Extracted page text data
Start of Block
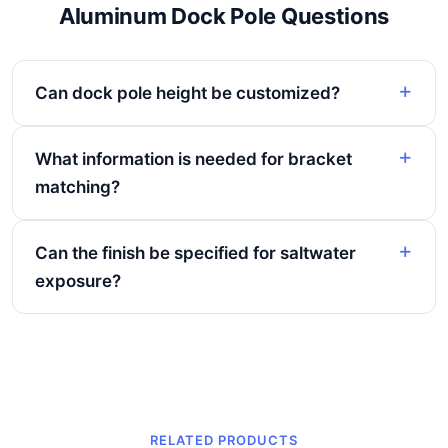
Aluminum Dock Pole Questions
Can dock pole height be customized?
What information is needed for bracket
matching?
Can the finish be specified for saltwater
exposure?
RELATED PRODUCTS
End of Block
▶ **EXERCISE BRIEF**
Restate each line above exactly, keeping pictures out.

▶ **EXERCISE OUTPUT**
Aluminum Dock Pole Questions
Can dock pole height be customized?
What information is needed for bracket
matching?
Can the finish be specified for saltwater
exposure?
RELATED PRODUCTS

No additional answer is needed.